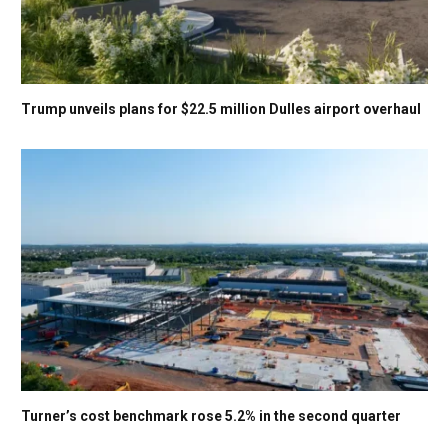
Trump unveils plans for $22.5 million Dulles airport overhaul
Turner’s cost benchmark rose 5.2% in the second quarter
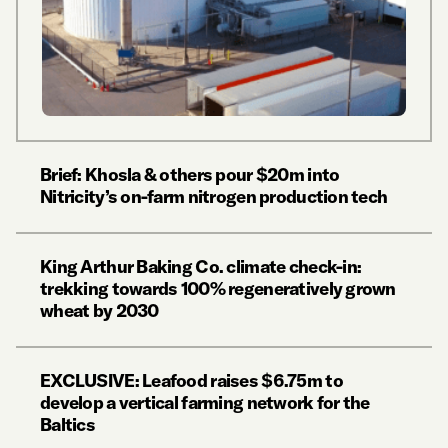
Brief: Khosla & others pour $20m into
Nitricity’s on-farm nitrogen production tech
King Arthur Baking Co. climate check-in:
trekking towards 100% regeneratively grown
wheat by 2030
EXCLUSIVE: Leafood raises $6.75m to
develop a vertical farming network for the
Baltics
- - - - - - -
> [Exercise requirements] With the line containing "develop a vertical farming network for the" as the start and the last line of the listing as the end, restate that stretch word for word and nothing else.

> [Exercise result]
develop a vertical farming network for the
Baltics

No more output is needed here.